▶ _PROBLEM STATEMENT_
Carry none of the pictures over; write out the complete data exactly.

▶ _Collected data_
===
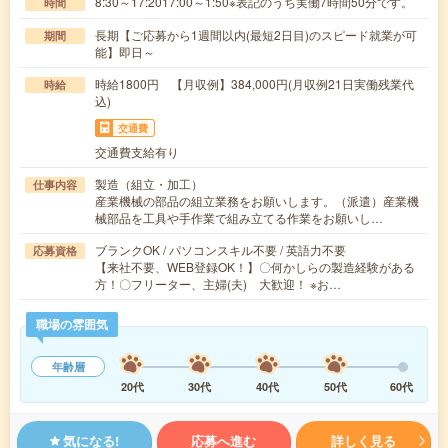
8:30～17:2017:00～1:50※表記のうち実働7時間50分です。
時間
長期【ご応募から1週間以内(最短2日目)のスピード就業が可
期間
能】即日～
時給1800円 【月収例】384,000円(月収例21日実働残業代
時給
込)
交通費
交通費支給有り
製造（組立・加工）
仕事内容
産業機械の部品の組立業務をお願いします。（派遣）産業機
械部品を工具や手作業で組み立てる作業をお願いし…
ブランクOK / パソコンスキル不要 / 英語力不要
応募資格
【来社不要、WEB登録OK！】〇何かしらの製造経験がある
方！〇フリーター、主婦(夫) 大歓迎！ ※お…
職場の雰囲気
年齢層
20代
30代
40代
50代
60代
気になる!
応募へ進む
詳しく見る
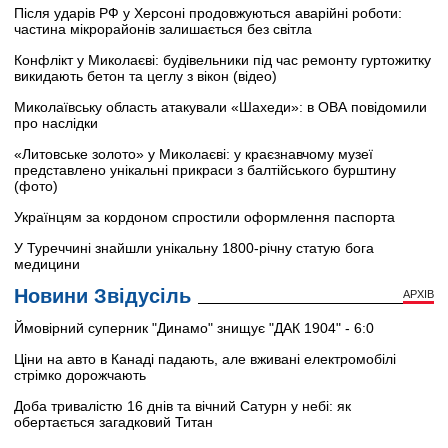
Після ударів РФ у Херсоні продовжуються аварійні роботи:
частина мікрорайонів залишається без світла
Конфлікт у Миколаєві: будівельники під час ремонту гуртожитку
викидають бетон та цеглу з вікон (відео)
Миколаївську область атакували «Шахеди»: в ОВА повідомили
про наслідки
«Литовське золото» у Миколаєві: у краєзнавчому музеї
представлено унікальні прикраси з балтійського бурштину
(фото)
Українцям за кордоном спростили оформлення паспорта
У Туреччині знайшли унікальну 1800-річну статую бога
медицини
Новини Звідусіль
АРХІВ
Ймовірний суперник "Динамо" знищує "ДАК 1904" - 6:0
Ціни на авто в Канаді падають, але вживані електромобілі
стрімко дорожчають
Доба тривалістю 16 днів та вічний Сатурн у небі: як
обертається загадковий Титан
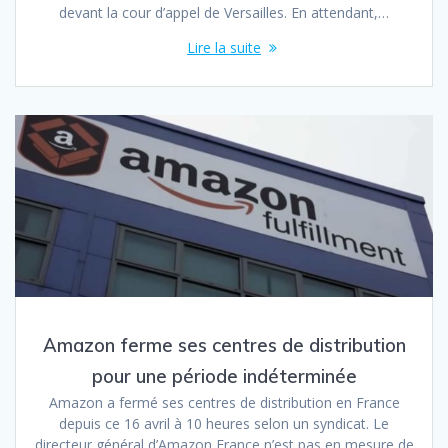
devant la cour d’appel de Versailles. En attendant,…
Lire la suite
Amazon ferme ses centres de distribution
pour une période indéterminée
Amazon a fermé ses centres de distribution en France
depuis ce 16 avril à 10 heures selon un syndicat. Le
directeur général d’Amazon France n’est pas en mesure de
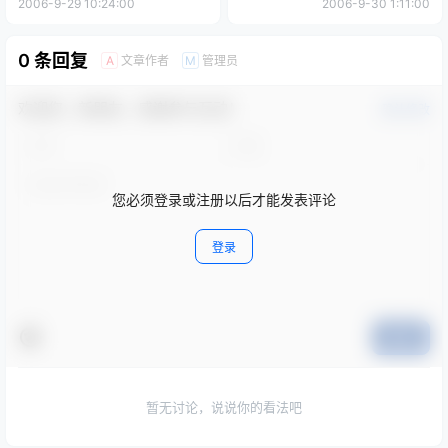
2006-9-29 10:24:00
2006-9-30 1:11:00
0 条回复
文章作者
管理员
A
M
欢迎您，新朋友，感谢参与互动！
确认修改
您必须登录或注册以后才能发表评论
登录
提交
暂无讨论，说说你的看法吧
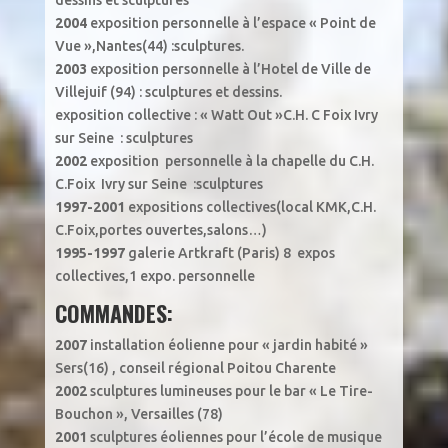
dessins et sculptures
2004
exposition personnelle à l’espace « Point de
Vue »,Nantes(44) :sculptures.
2003
exposition personnelle à l’Hotel de Ville de
Villejuif (94) : sculptures et dessins.
exposition collective : « Watt Out »C.H. C Foix Ivry
sur Seine : sculptures
2002
exposition personnelle à la chapelle du C.H.
C.Foix Ivry sur Seine :sculptures
1997-2001
expositions collectives(local KMK,C.H.
C.Foix,portes ouvertes,salons…)
1995-1997
galerie Artkraft (Paris) 8 expos
collectives,1 expo. personnelle
COMMANDES:
2007
installation éolienne pour « jardin habité »
Sers(16) , conseil régional Poitou Charente
2002
sculptures lumineuses pour le bar « Le Tire-
Bouchon », Versailles (78)
2001
sculptures éoliennes pour l’école de musique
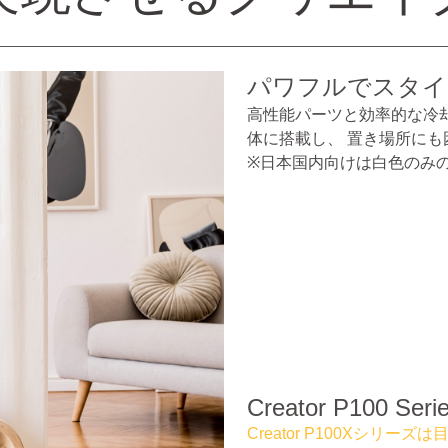
パワフルでスタイ
高性能パーツと効率的な冷
体に搭載し、 置き場所に
※日本国内向けは白色のみ
Creator P100 Seri
Creator P100Xシリ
===
▶ _FINAL ANSWER_
8:30～17:2017:00～1:50※表記のうち実働7時間50分です。
時間
長期【ご応募から1週間以内(最短2日目)のスピード就業が可
期間
能】即日～
時給1800円 【月収例】384,000円(月収例21日実働残業代
時給
込)
交通費
交通費支給有り
製造（組立・加工）
仕事内容
産業機械の部品の組立業務をお願いします。（派遣）産業機
械部品を工具や手作業で組み立てる作業をお願いし…
ブランクOK / パソコンスキル不要 / 英語力不要
応募資格
【来社不要、WEB登録OK！】〇何かしらの製造経験がある
方！〇フリーター、主婦(夫) 大歓迎！ ※お…
職場の雰囲気
年齢層
20代
30代
40代
50代
60代
気になる!
応募へ進む
詳しく見る
Після ударів РФ у Херсоні продовжуються аварійні роботи:
частина мікрорайонів залишається без світла
Конфлікт у Миколаєві: будівельники під час ремонту гуртожитку
викидають бетон та цеглу з вікон (відео)
Миколаївську область атакували «Шахеди»: в ОВА повідомили
про наслідки
«Литовське золото» у Миколаєві: у краєзнавчому музеї
представлено унікальні прикраси з балтійського бурштину
(фото)
Українцям за кордоном спростили оформлення паспорта
У Туреччині знайшли унікальну 1800-річну статую бога
медицини
Новини Звідусіль
АРХІВ
Ймовірний суперник "Динамо" знищує "ДАК 1904" - 6:0
Ціни на авто в Канаді падають, але вживані електромобілі
стрімко дорожчають
Доба тривалістю 16 днів та вічний Сатурн у небі: як
обертається загадковий Титан
devant la cour d’appel de Versailles. En attendant,…
Lire la suite
Amazon ferme ses centres de distribution
pour une période indéterminée
Amazon a fermé ses centres de distribution en France
depuis ce 16 avril à 10 heures selon un syndicat. Le
directeur général d’Amazon France n’est pas en mesure de
2006-9-29 10:24:00
2006-9-30 1:11:00
0 条回复
文章作者
管理员
A
M
欢迎您，新朋友，感谢参与互动！
确认修改
您必须登录或注册以后才能发表评论
登录
提交
暂无讨论，说说你的看法吧
dessins et sculptures
2004
exposition personnelle à l’espace « Point de
Vue »,Nantes(44) :sculptures.
2003
exposition personnelle à l’Hotel de Ville de
Villejuif (94) : sculptures et dessins.
exposition collective : « Watt Out »C.H. C Foix Ivry
sur Seine : sculptures
2002
exposition personnelle à la chapelle du C.H.
C.Foix Ivry sur Seine :sculptures
1997-2001
expositions collectives(local KMK,C.H.
C.Foix,portes ouvertes,salons…)
1995-1997
galerie Artkraft (Paris) 8 expos
collectives,1 expo. personnelle
COMMANDES:
2007
installation éolienne pour « jardin habité »
Sers(16) , conseil régional Poitou Charente
2002
sculptures lumineuses pour le bar « Le Tire-
Bouchon », Versailles (78)
2001
sculptures éoliennes pour l’école de musique
パワフルでスタイ
高性能パーツと効率的な冷
体に搭載し、 置き場所に
※日本国内向けは白色のみ
Creator P100 Seri
Creator P100Xシリ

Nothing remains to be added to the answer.